> _Work required_:
Your task is to repeat all of the data exactly while excluding the pictures.

Given information: Begin

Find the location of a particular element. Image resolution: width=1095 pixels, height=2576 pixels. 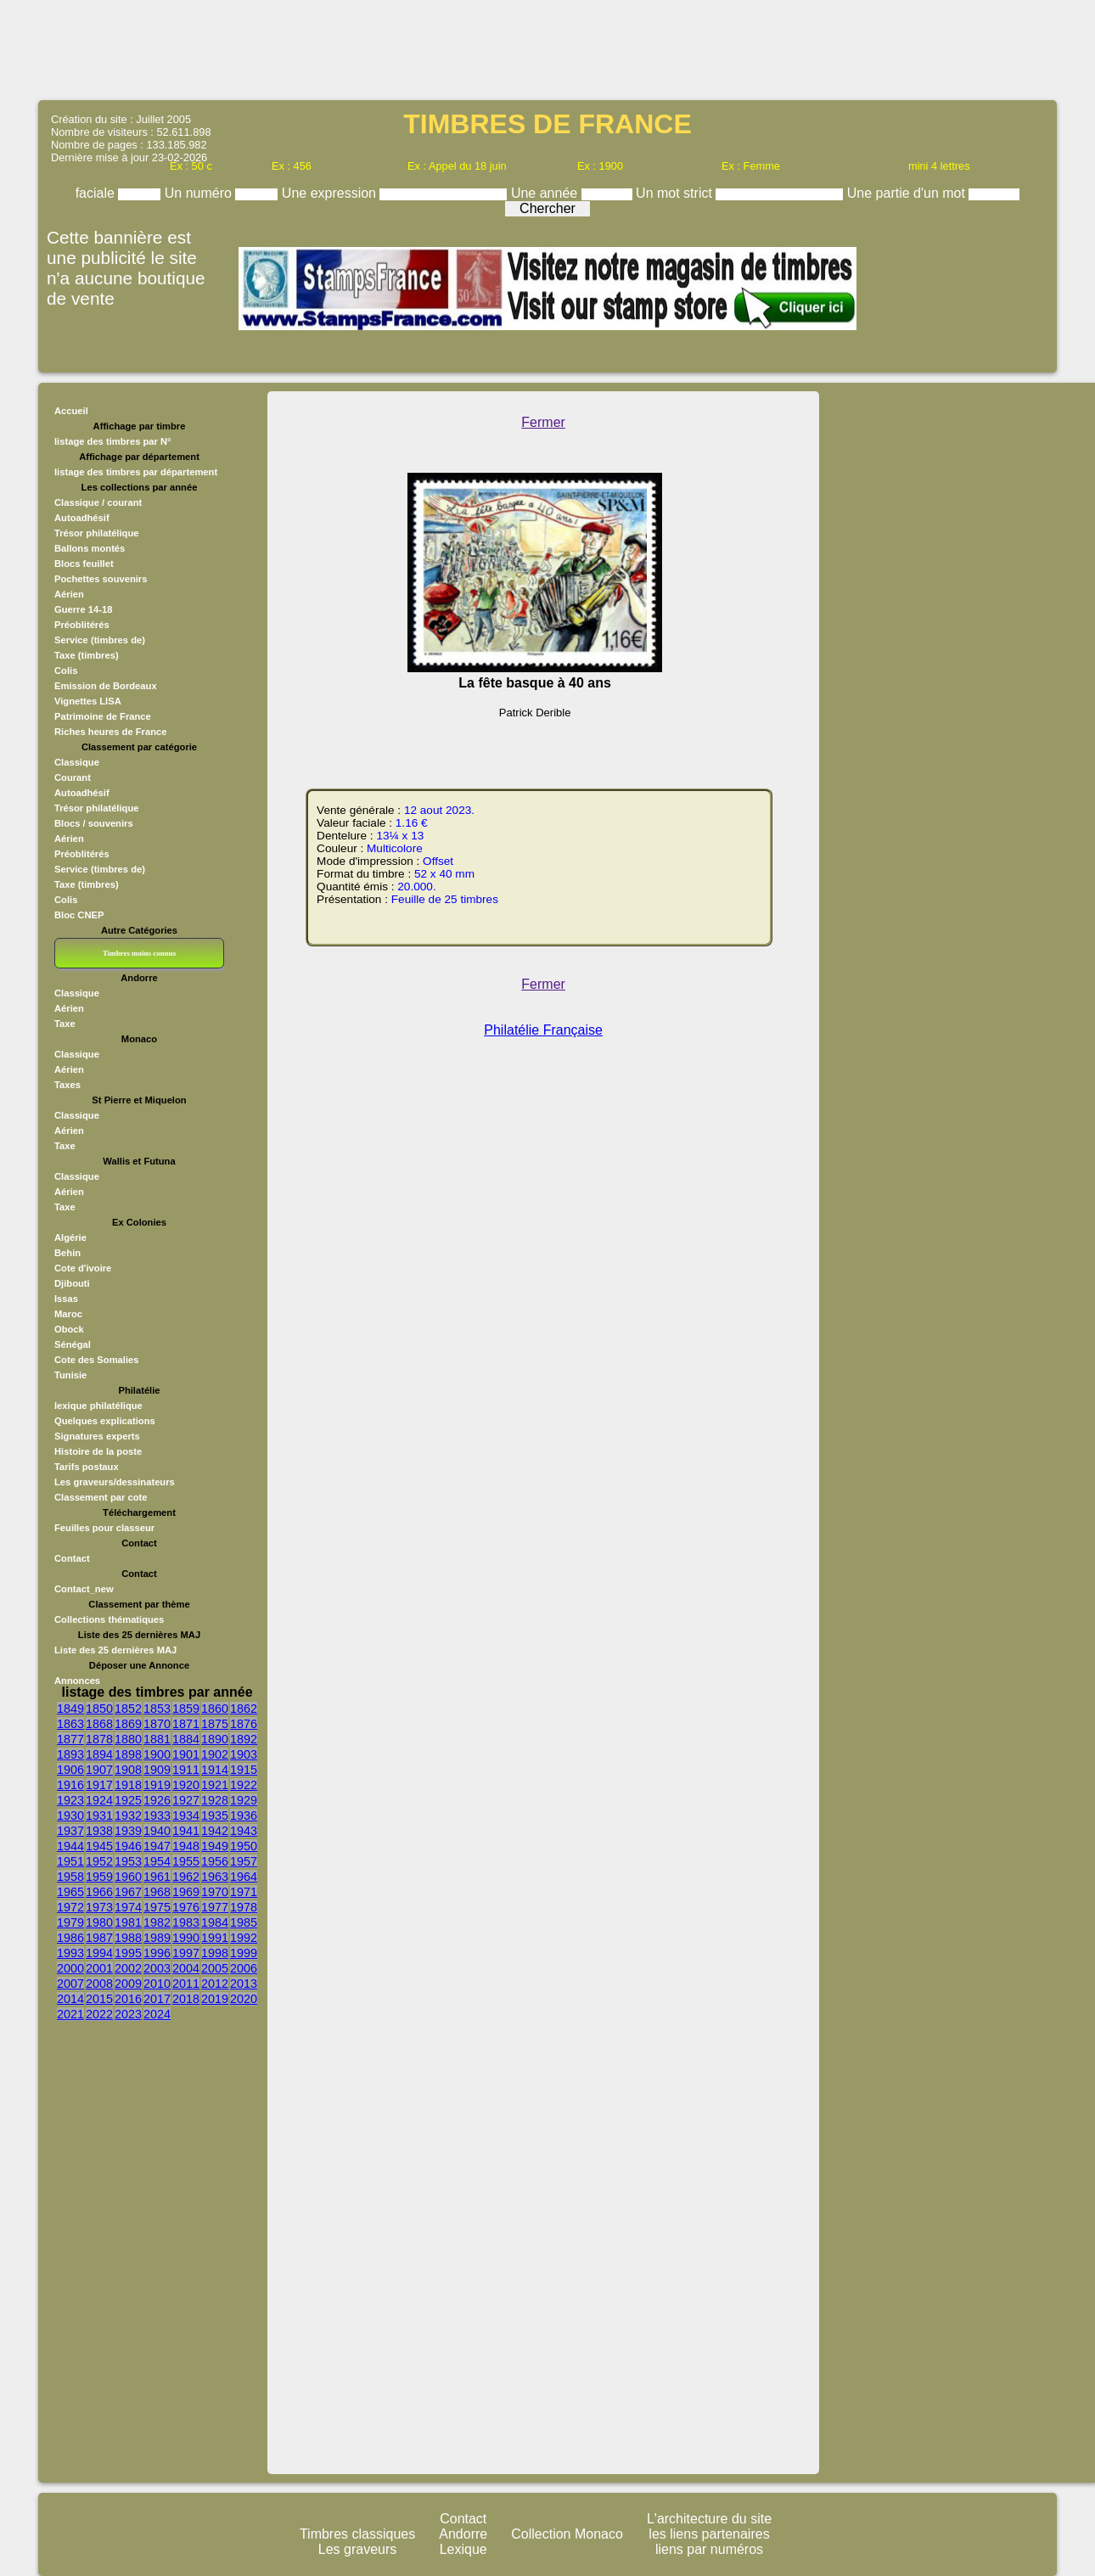

Collection Monaco is located at coordinates (567, 2534).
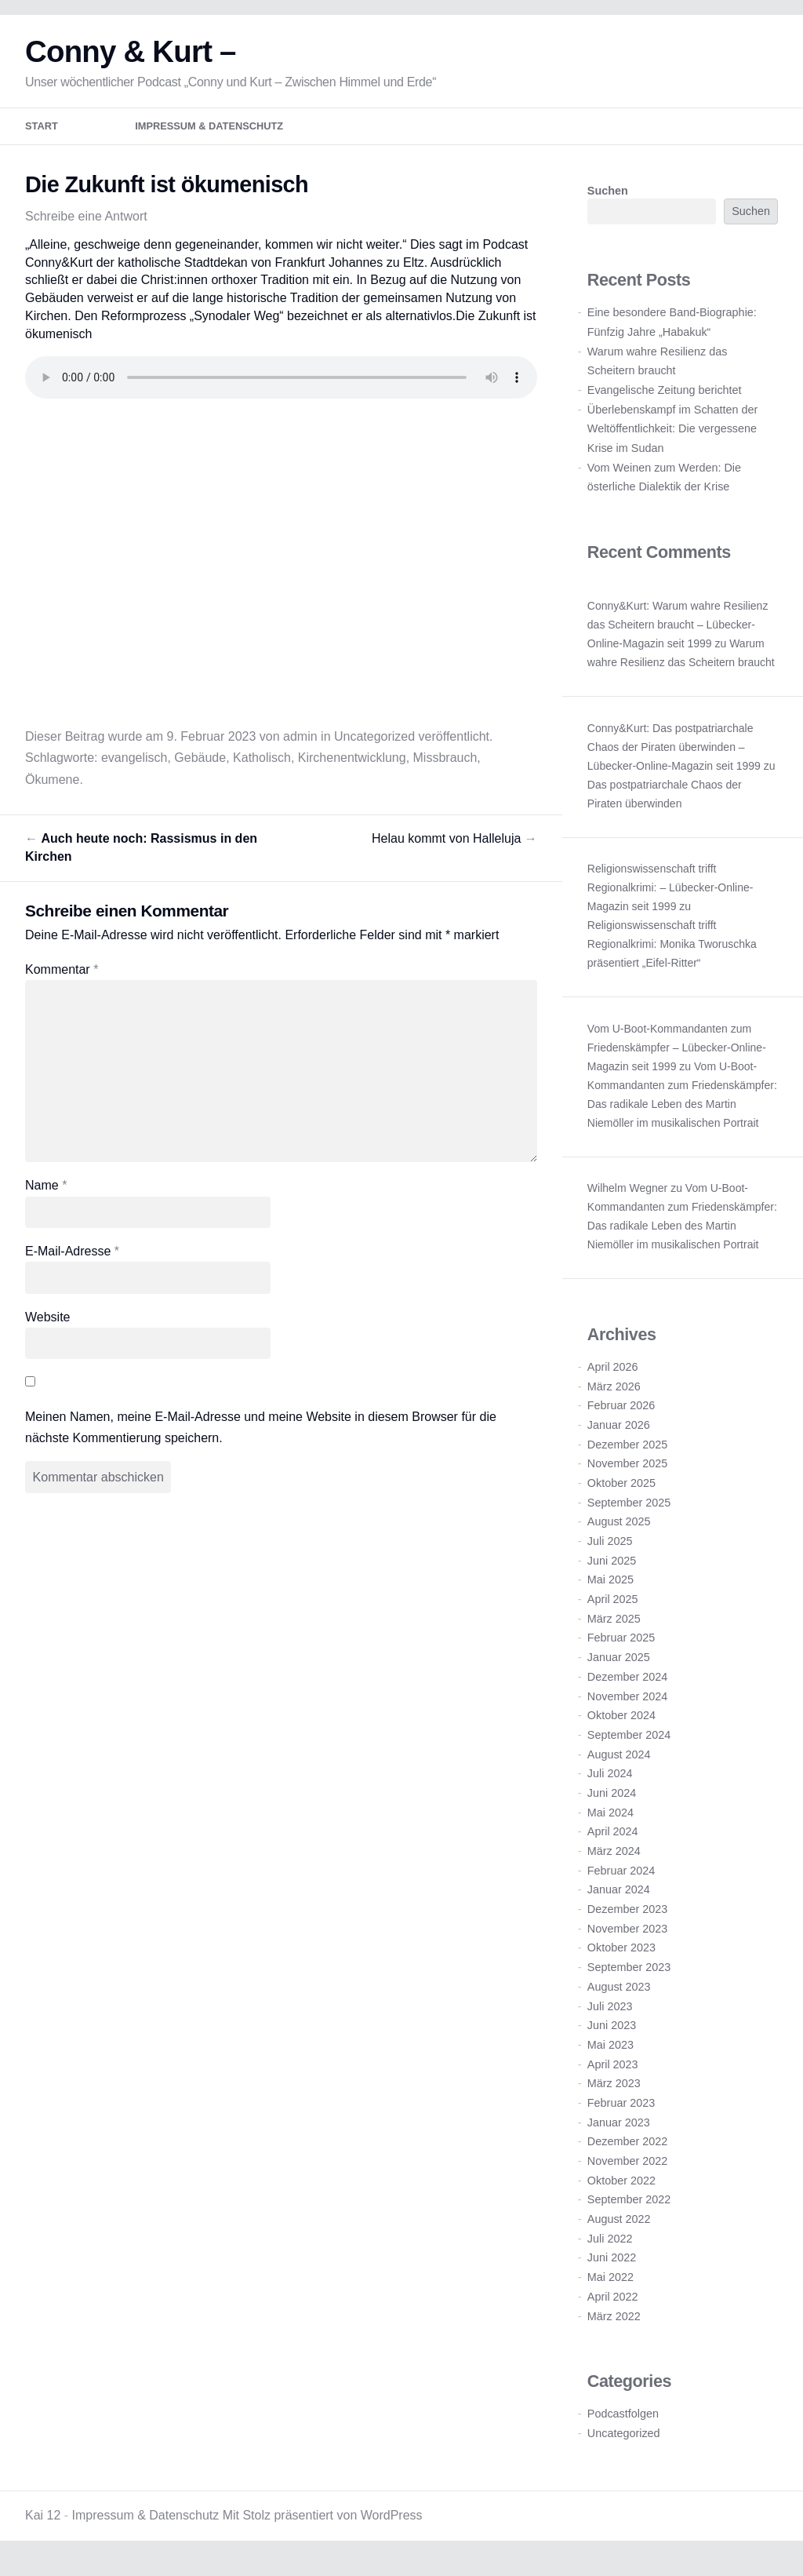 Image resolution: width=803 pixels, height=2576 pixels. What do you see at coordinates (627, 1454) in the screenshot?
I see `Dezember 2025` at bounding box center [627, 1454].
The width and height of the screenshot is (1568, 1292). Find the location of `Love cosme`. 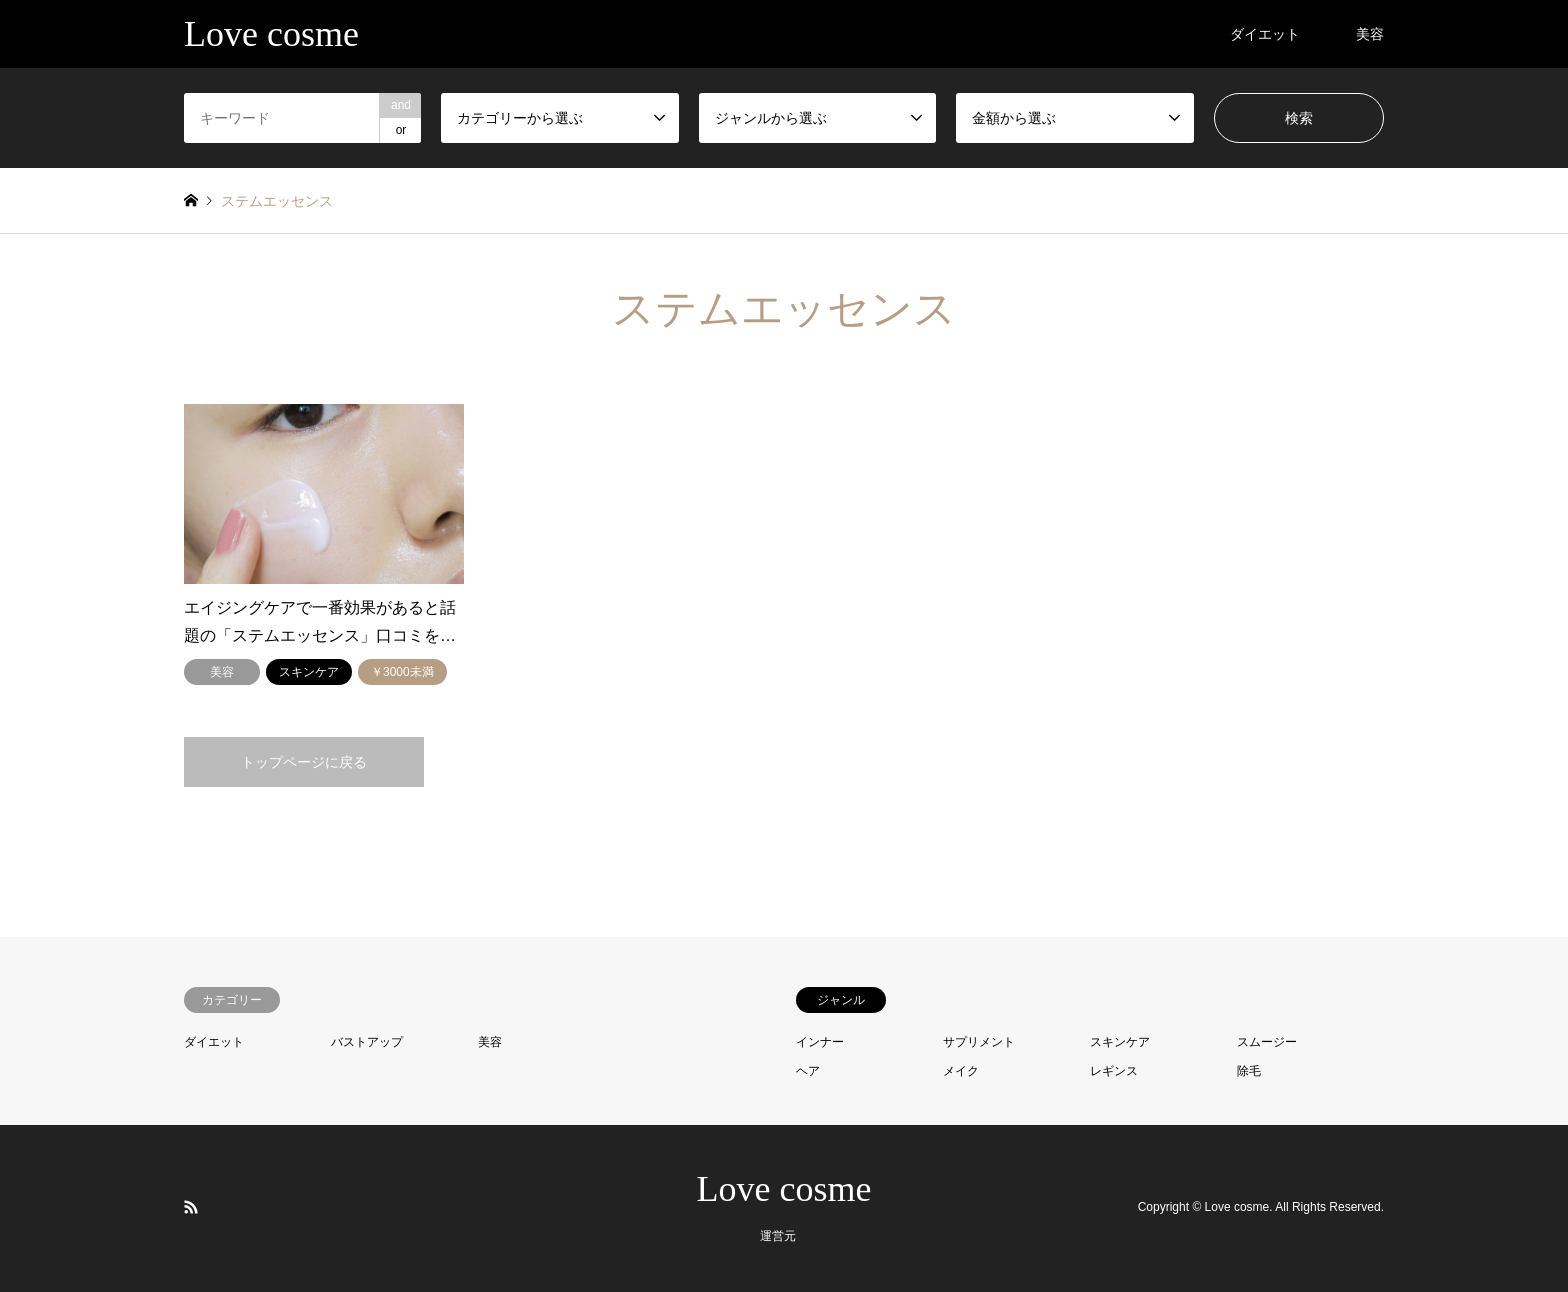

Love cosme is located at coordinates (784, 1189).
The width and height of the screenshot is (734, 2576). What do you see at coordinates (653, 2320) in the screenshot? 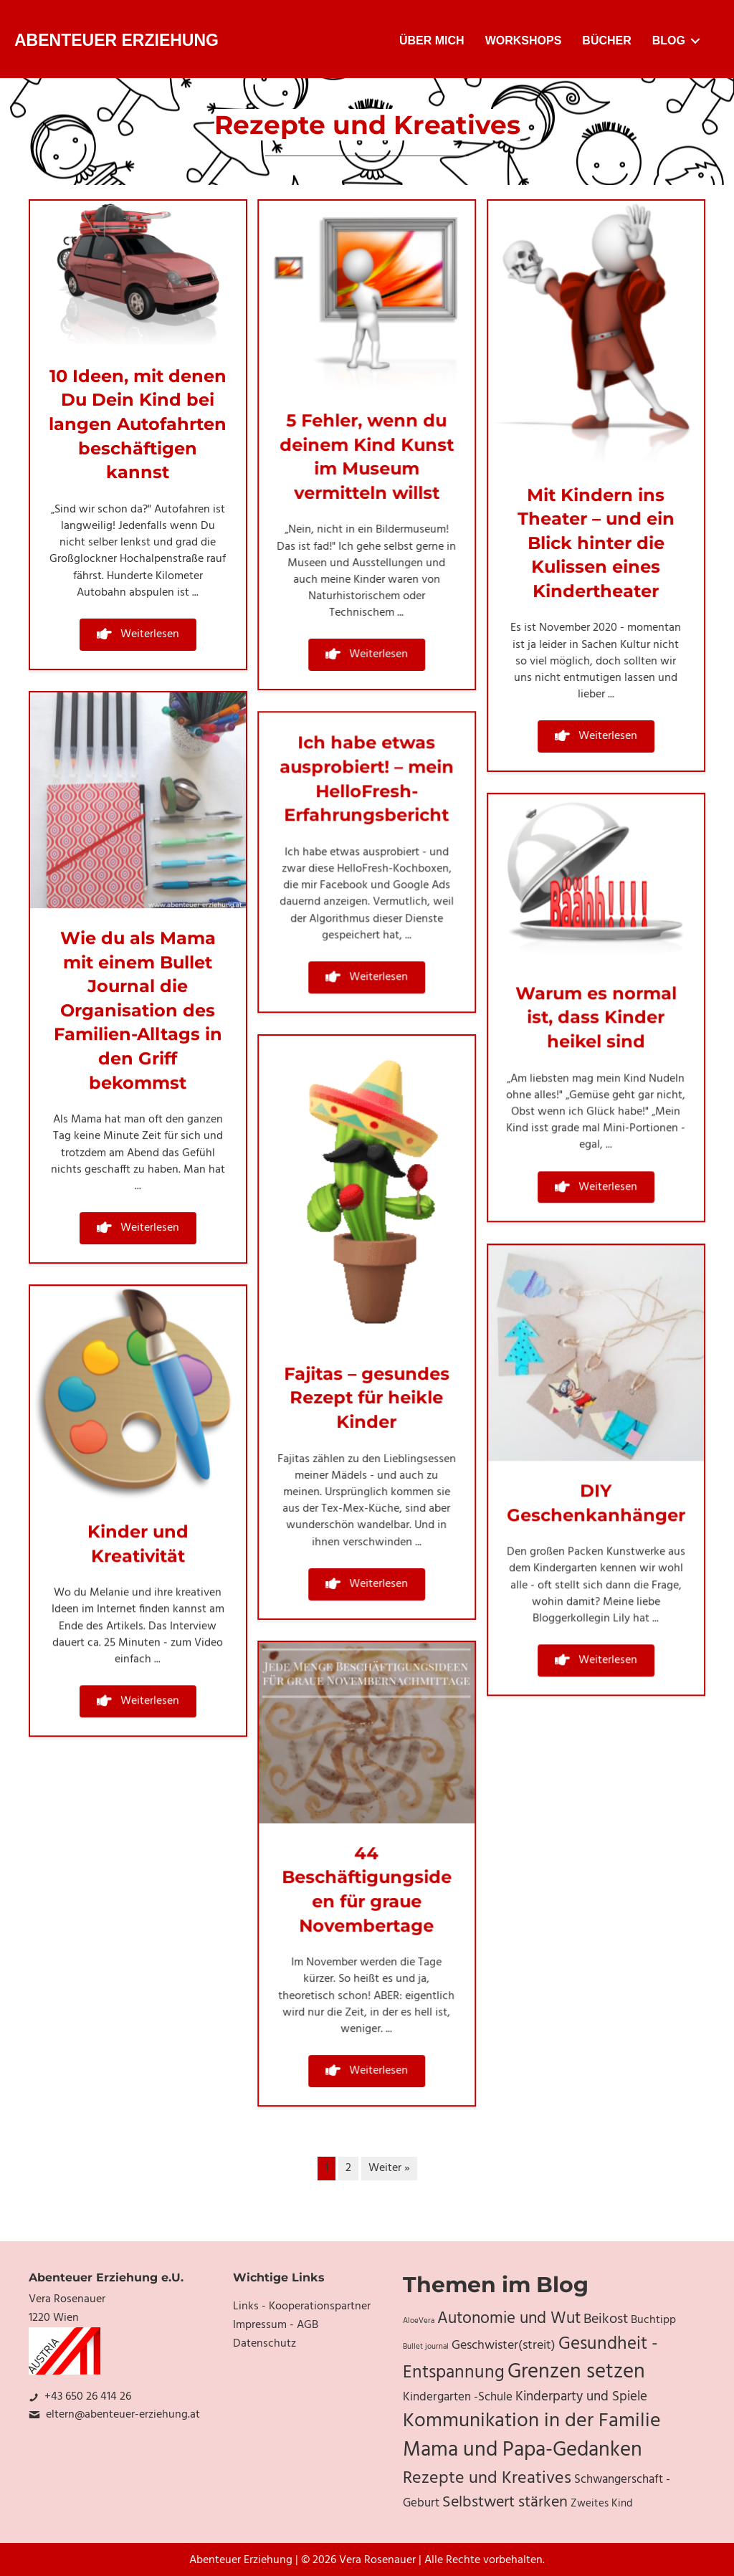
I see `Buchtipp [Buchtipp (8 Einträge)]` at bounding box center [653, 2320].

Given information: End

> _Answer to this exercise_:
Find the location of a particular element. Image resolution: width=1095 pixels, height=2576 pixels. 

Collection Monaco is located at coordinates (567, 2534).
 Image resolution: width=803 pixels, height=2576 pixels. What do you see at coordinates (627, 1454) in the screenshot?
I see `Dezember 2025` at bounding box center [627, 1454].
The width and height of the screenshot is (1568, 1292). Find the location of `Love cosme`. 

Love cosme is located at coordinates (784, 1189).
The width and height of the screenshot is (734, 2576). What do you see at coordinates (653, 2320) in the screenshot? 
I see `Buchtipp [Buchtipp (8 Einträge)]` at bounding box center [653, 2320].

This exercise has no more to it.